** Opening Records provided block **
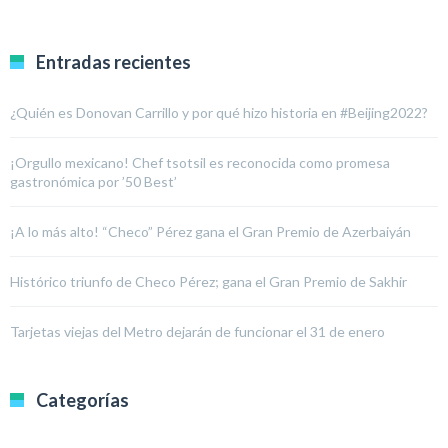
Entradas recientes
¿Quién es Donovan Carrillo y por qué hizo historia en #Beijing2022?
¡Orgullo mexicano! Chef tsotsil es reconocida como promesa
gastronómica por ’50 Best’
¡A lo más alto! “Checo” Pérez gana el Gran Premio de Azerbaiyán
Histórico triunfo de Checo Pérez; gana el Gran Premio de Sakhir
Tarjetas viejas del Metro dejarán de funcionar el 31 de enero
Categorías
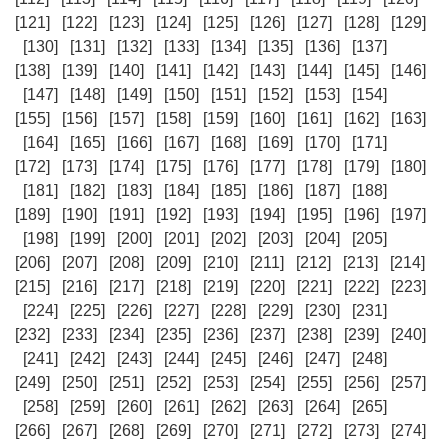
[121]
[122]
[123]
[124]
[125]
[126]
[127]
[128]
[129]
[130]
[131]
[132]
[133]
[134]
[135]
[136]
[137]
[138]
[139]
[140]
[141]
[142]
[143]
[144]
[145]
[146]
[147]
[148]
[149]
[150]
[151]
[152]
[153]
[154]
[155]
[156]
[157]
[158]
[159]
[160]
[161]
[162]
[163]
[164]
[165]
[166]
[167]
[168]
[169]
[170]
[171]
[172]
[173]
[174]
[175]
[176]
[177]
[178]
[179]
[180]
[181]
[182]
[183]
[184]
[185]
[186]
[187]
[188]
[189]
[190]
[191]
[192]
[193]
[194]
[195]
[196]
[197]
[198]
[199]
[200]
[201]
[202]
[203]
[204]
[205]
[206]
[207]
[208]
[209]
[210]
[211]
[212]
[213]
[214]
[215]
[216]
[217]
[218]
[219]
[220]
[221]
[222]
[223]
[224]
[225]
[226]
[227]
[228]
[229]
[230]
[231]
[232]
[233]
[234]
[235]
[236]
[237]
[238]
[239]
[240]
[241]
[242]
[243]
[244]
[245]
[246]
[247]
[248]
[249]
[250]
[251]
[252]
[253]
[254]
[255]
[256]
[257]
[258]
[259]
[260]
[261]
[262]
[263]
[264]
[265]
[266]
[267]
[268]
[269]
[270]
[271]
[272]
[273]
[274]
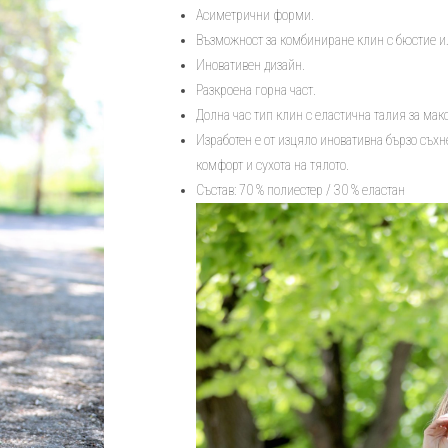
горна
Асиметрични форми.
част
Възможност за комбиниране клин с бюстие ил
Shape
Иновативен дизайн.
Разкроена горна част.
Долна час тип клин с еластична талия за ма
Изработен е от изцяло иновативна бързо съ
комфорт и сухота на тялото.
Състав: 70 % полиестер / 30 % еластан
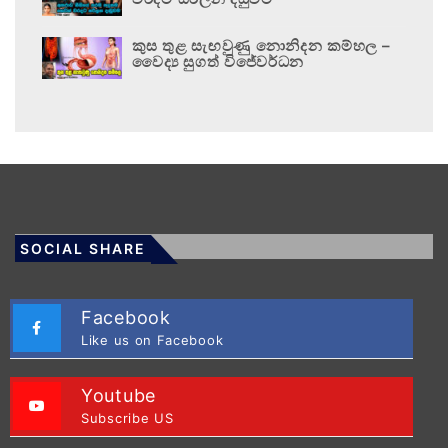
කුස තුළ සැඟවුණු නොනිදන කම්හල –
වෛද්‍ය සුගත් විජේවර්ධන
SOCIAL SHARE
Facebook
Like us on Facebook
Youtube
Subscribe US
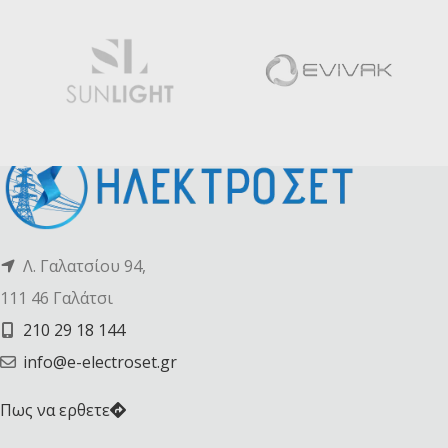
Λ. Γαλατσίου 94,
111 46 Γαλάτσι
210 29 18 144
info@e-electroset.gr
Πως να ερθετε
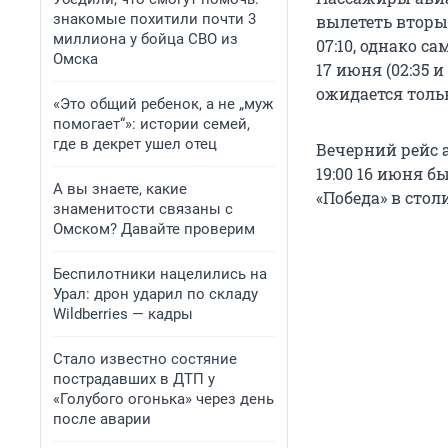
знакомые похитили почти 3
вылететь вторы
миллиона у бойца СВО из
07:10, однако с
Омска
17 июня (02:35 
ожидается тольк
«Это общий ребенок, а не „муж
помогает“»: истории семей,
где в декрет ушел отец
Вечерний рейс 
19:00 16 июня б
А вы знаете, какие
«Победа» в столи
знаменитости связаны с
Омском? Давайте проверим
Беспилотники нацелились на
Урал: дрон ударил по складу
Wildberries — кадры
Стало известно состяние
пострадавших в ДТП у
«Голубого огонька» через день
после аварии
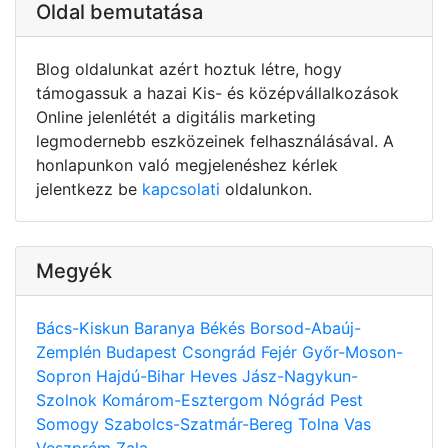
Oldal bemutatása
Blog oldalunkat azért hoztuk létre, hogy
támogassuk a hazai Kis- és középvállalkozások
Online jelenlétét a digitális marketing
legmodernebb eszközeinek felhasználásával. A
honlapunkon való megjelenéshez kérlek
jelentkezz be
kapcsolati
oldalunkon.
Megyék
Bács-Kiskun
Baranya
Békés
Borsod-Abaúj-
Zemplén
Budapest
Csongrád
Fejér
Győr-Moson-
Sopron
Hajdú-Bihar
Heves
Jász-Nagykun-
Szolnok
Komárom-Esztergom
Nógrád
Pest
Somogy
Szabolcs-Szatmár-Bereg
Tolna
Vas
Veszprém
Zala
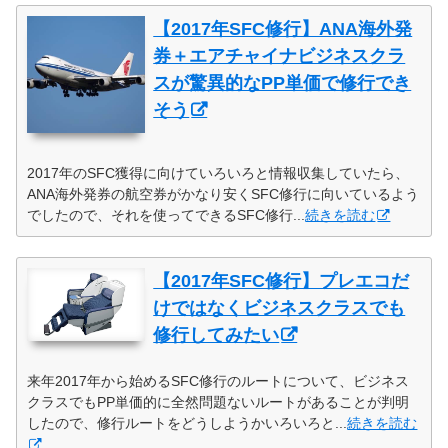
【2017年SFC修行】ANA海外発
券＋エアチャイナビジネスクラ
スが驚異的なPP単価で修行でき
そう
2017年のSFC獲得に向けていろいろと情報収集していたら、
ANA海外発券の航空券がかなり安くSFC修行に向いているよう
でしたので、それを使ってできるSFC修行...
続きを読む
【2017年SFC修行】プレエコだ
けではなくビジネスクラスでも
修行してみたい
来年2017年から始めるSFC修行のルートについて、ビジネス
クラスでもPP単価的に全然問題ないルートがあることが判明
したので、修行ルートをどうしようかいろいろと...
続きを読む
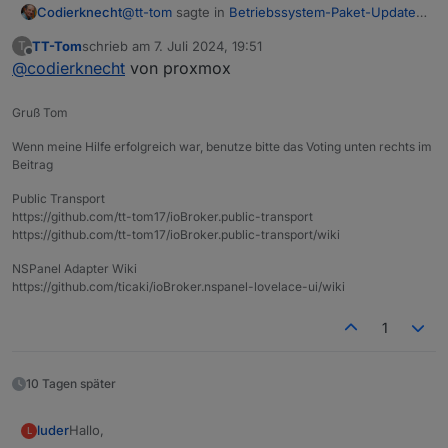
@
tt-tom
sagte in
Betriebssystem-Paket-Updates,
Codierknecht
Linux ist auf neustem Stand
:
TT-Tom
schrieb am
7. Juli 2024, 19:51
T
zuletzt editiert von
Offline
@
codierknecht
von proxmox
an der Oberfläche meldet man sich doch eh
als Root an
An welcher "Oberfläche"?
Gruß Tom
Wenn meine Hilfe erfolgreich war, benutze bitte das Voting unten rechts im
Beitrag
Public Transport
https://github.com/tt-tom17/ioBroker.public-transport
https://github.com/tt-tom17/ioBroker.public-transport/wiki
NSPanel Adapter Wiki
https://github.com/ticaki/ioBroker.nspanel-lovelace-ui/wiki
1
10 Tagen später
Hallo,
luder
L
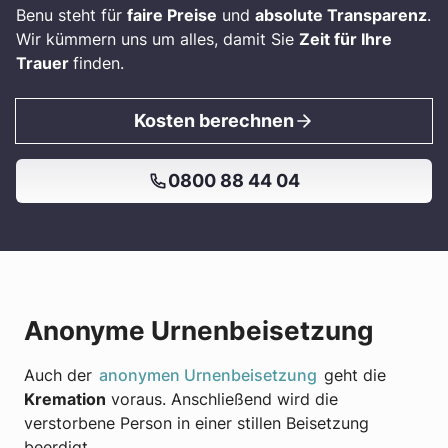
Benu steht für
faire Preise
und
absolute Transparenz
.
Wir kümmern uns um alles, damit Sie
Zeit für Ihre
Trauer
finden.
Kosten berechnen
0800 88 44 04
Anonyme Urnenbeisetzung
Auch der
anonymen Urnenbeisetzung
geht die
Kremation
voraus. Anschließend wird die
verstorbene Person in einer stillen Beisetzung
beerdigt.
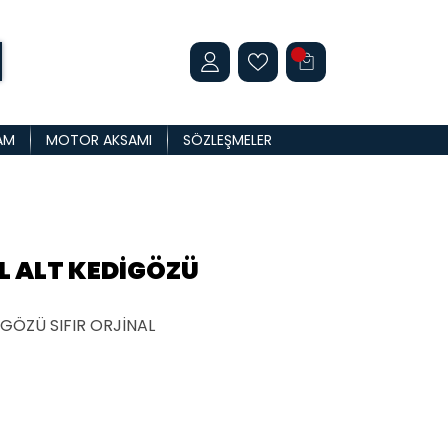
AM
MOTOR AKSAMI
SÖZLEŞMELER
L ALT KEDİGÖZÜ
GÖZÜ SIFIR ORJİNAL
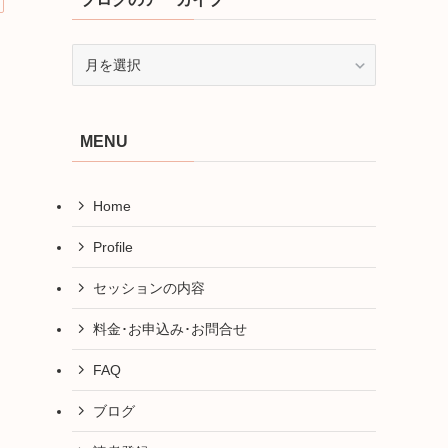
ブ
ロ
グ
の
MENU
ア
ー
カ
Home
イ
ブ
Profile
セッションの内容
料金･お申込み･お問合せ
FAQ
ブログ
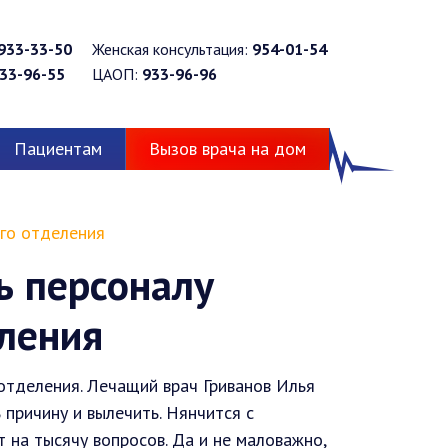
933-33-50
Женская консультация:
954-01-54
33-96-55
ЦАОП:
933-96-96
Пациентам
Вызов врача на дом
го отделения
ь персоналу
еления
отделения. Лечащий врач Гриванов Илья
причину и вылечить. Нянчится с
 на тысячу вопросов. Да и не маловажно,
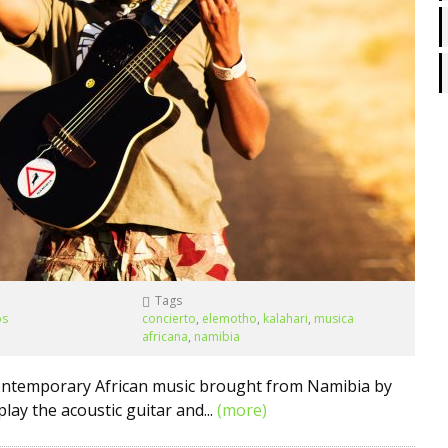
Tags
os
concierto
,
elemotho
,
kalahari
,
musica
africana
,
namibia
 contemporary African music brought from Namibia by
play the acoustic guitar and...
(more)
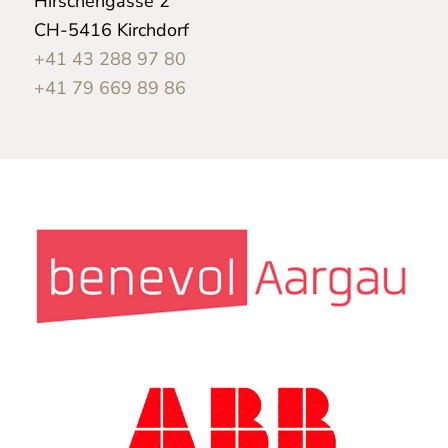
Hirschengasse 2
CH-5416 Kirchdorf
+41 43 288 97 80
+41 79 669 89 86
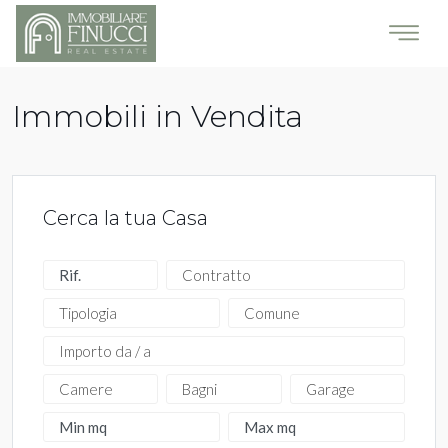
Immobili in Vendita
Cerca la tua Casa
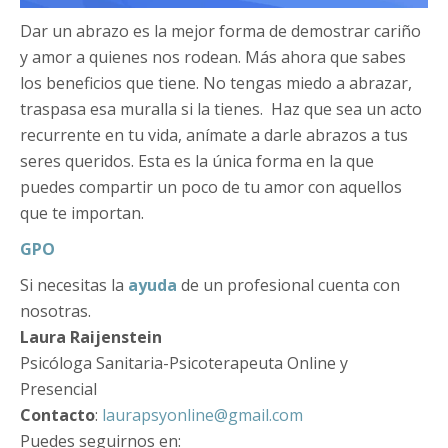
Dar un abrazo es la mejor forma de demostrar cariño
y amor a quienes nos rodean. Más ahora que sabes
los beneficios que tiene. No tengas miedo a abrazar,
traspasa esa muralla si la tienes. Haz que sea un acto
recurrente en tu vida, anímate a darle abrazos a tus
seres queridos. Esta es la única forma en la que
puedes compartir un poco de tu amor con aquellos
que te importan.
GPO
Si necesitas la
ayuda
de un profesional cuenta con
nosotras.
Laura Raijenstein
Psicóloga Sanitaria-Psicoterapeuta Online y
Presencial
Contacto
:
laurapsyonline@gmail.com
Puedes seguirnos en:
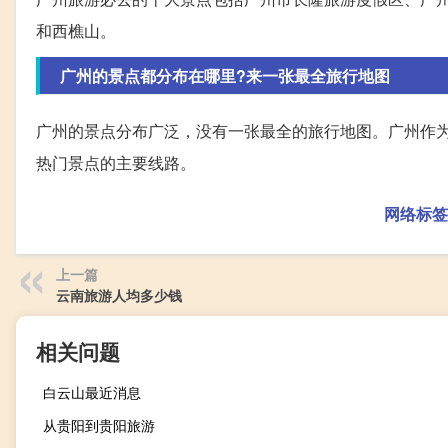
和西樵山。
广州的景点都分布在哪里?来一张最全旅行地图
广州的景点分布广泛，没有一张最全的旅行地图。广州作
热门景点的主要线路。
网络标签
上一篇
云南旅游人均多少钱
相关问题
白云山最近消息
从贵阳到贵阳旅游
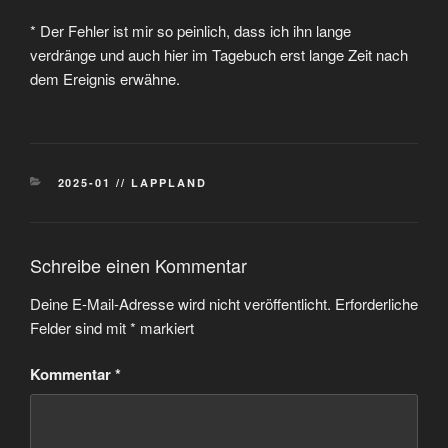
* Der Fehler ist mir so peinlich, dass ich ihn lange
verdränge und auch hier im Tagebuch erst lange Zeit nach
dem Ereignis erwähne.
KATEGORIEN
2025-01 // LAPPLAND
Schreibe einen Kommentar
Deine E-Mail-Adresse wird nicht veröffentlicht.
Erforderliche
Felder sind mit
*
markiert
Kommentar
*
** Closing Records provided block **
-- Activity --
Check each line of the material for "Urnenbeisetzung". Copy the ones that have it.

-- Your solution --
Anonyme Urnenbeisetzung
anonymen Urnenbeisetzung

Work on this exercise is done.